In Hotel di Tambour a cura di A. Ruffino, Torino, Allemandi 2016

“ Le zanzare salivano
Le umide pareti del tempo 
Metalliche nella notte…”.

Così scriveva lo scultore poeta nella fiaba Il Sogno del 1994. Dopo averle evocate in versi, intorno al 2000. Tamburelli inizia a dedicare una serie di sculture alla regina del paesaggio di risaia: la zanzara

Le Zanzare di Tamburelli 
Gad Lerner
Che Giovanni Tamburelli abbia fondato un’estetica delle zanzare conferma i suoi indubbi meriti artistici ma non intenerisce il mio cuore.
Apprezzo i suoi insetti giganteschi e trovo perfino armoniose le zampe attraverso cui li inchioda nel terreno, impedendo loro di sciamare per decine di chilometri, generare larve a milioni, trasformarsi da parassiti di risaia in guerriglieri di collina, non senza un’evoluzione darwiniana che li attrezza come untori di nuove malattie esotiche, incapace di porre limiti al peggio.
Il piemontese d’antan preferisce sfogare le sue paure sui nuovi venuti umani di recente immigrazione.

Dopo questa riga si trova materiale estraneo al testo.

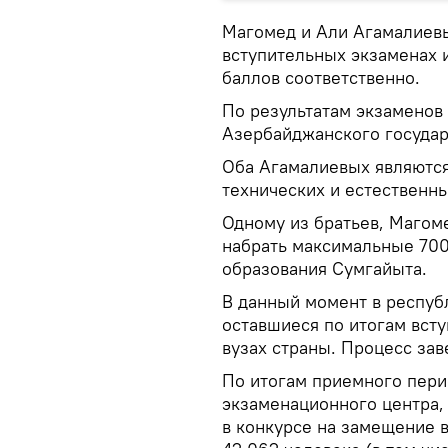
Магомед и Али Агамалиевы
вступительных экзаменах и
баллов соответственно.
По результатам экзаменов
Азербайджанского государ
Оба Агамалиевых являютс
технических и естественны
Одному из братьев, Магом
набрать максимальные 700
образования Сумгайыта.
В данный момент в респуб
оставшиеся по итогам вст
вузах страны. Процесс зав
По итогам приемного пери
экзаменационного центра, 
в конкурсе на замещение в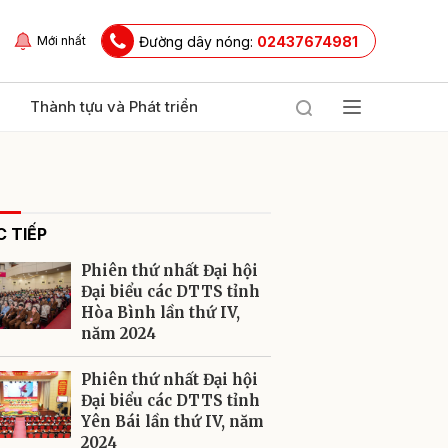
Đường dây nóng:
02437674981
Mới nhất
Thành tựu và Phát triển
 TIẾP
Phiên thứ nhất Đại hội
Đại biểu các DTTS tỉnh
Hòa Bình lần thứ IV,
năm 2024
ửi
Phiên thứ nhất Đại hội
Đại biểu các DTTS tỉnh
Yên Bái lần thứ IV, năm
2024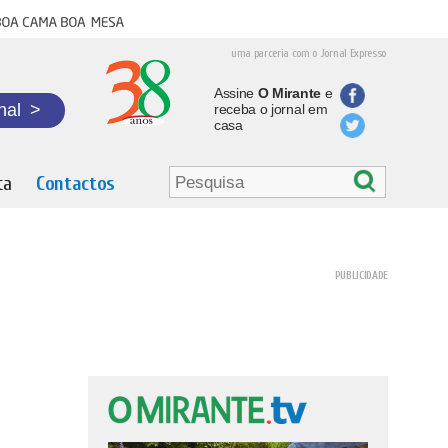
oa cama boa mesa
uma parceria com o Jornal Expresso
Assine
O Mirante
e
nal
>
receba o jornal em
casa
ta
Contactos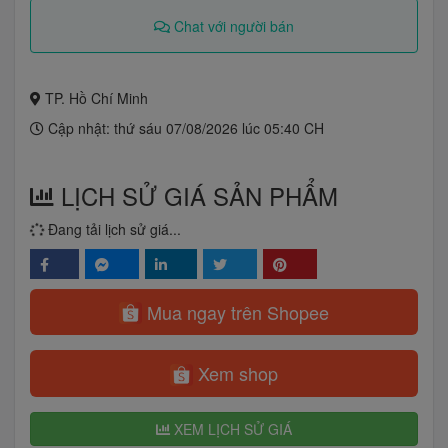
Chat với người bán
TP. Hồ Chí Minh
Cập nhật: thứ sáu 07/08/2026 lúc 05:40 CH
LỊCH SỬ GIÁ SẢN PHẨM
Đang tải lịch sử giá...
Mua ngay trên Shopee
Xem shop
XEM LỊCH SỬ GIÁ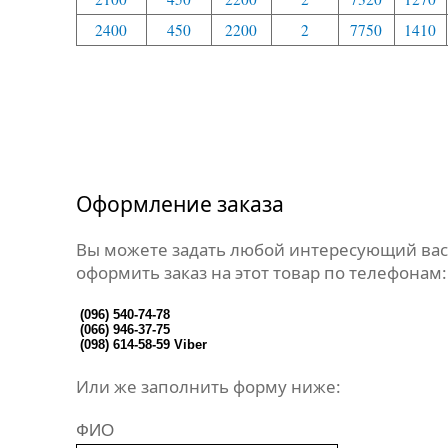
2400
450
2200
2
7750
1410
Оформление заказа
Вы можете задать любой интересующий вас
оформить заказ на этот товар по телефонам:
(096) 540-74-78
(066) 946-37-75
(098) 614-58-59
Viber
Или же заполнить форму ниже:
ФИО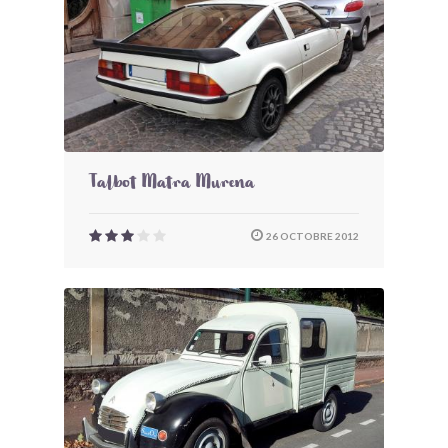
Talbot Matra Murena
26 OCTOBRE 2012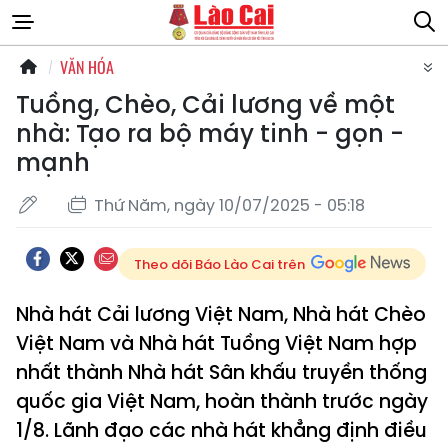
VĂN HÓA
Tuồng, Chèo, Cải lương về một
nhà: Tạo ra bộ máy tinh - gọn -
mạnh
Thứ Năm, ngày 10/07/2025 - 05:18
Theo dõi Báo Lào Cai trên
Nhà hát Cải lương Việt Nam, Nhà hát Chèo
Việt Nam và Nhà hát Tuồng Việt Nam hợp
nhất thành Nhà hát Sân khấu truyền thống
quốc gia Việt Nam, hoàn thành trước ngày
1/8. Lãnh đạo các nhà hát khẳng định điều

Manifestando viceversa un fatalismo indulgente nei confronti delle zanzare killer mutanti. A tal punto gli e’ consueto sopportare minacce oscene alla sua salute, dall’amo Anto ai pesticidi. Troverà perfino poesia in quel bzzzz.
Le zanzare di Giovanni Tamburelli sono invece meravigliosamente silenziose, eleganti. Rivelano la modernità del fenomeno, inquietante ben oltre la banale modestia di una puntura. Sono metallo, profilo d’orizzonte, natura rifatta con cui ci toccherà il braccio di ferro verniciato in carrozzeria. A loro, e solo a loro, dico: benvenute.

Nella foto “Tondo d’estate”, 2013. Bronzo, diametro 90 cm.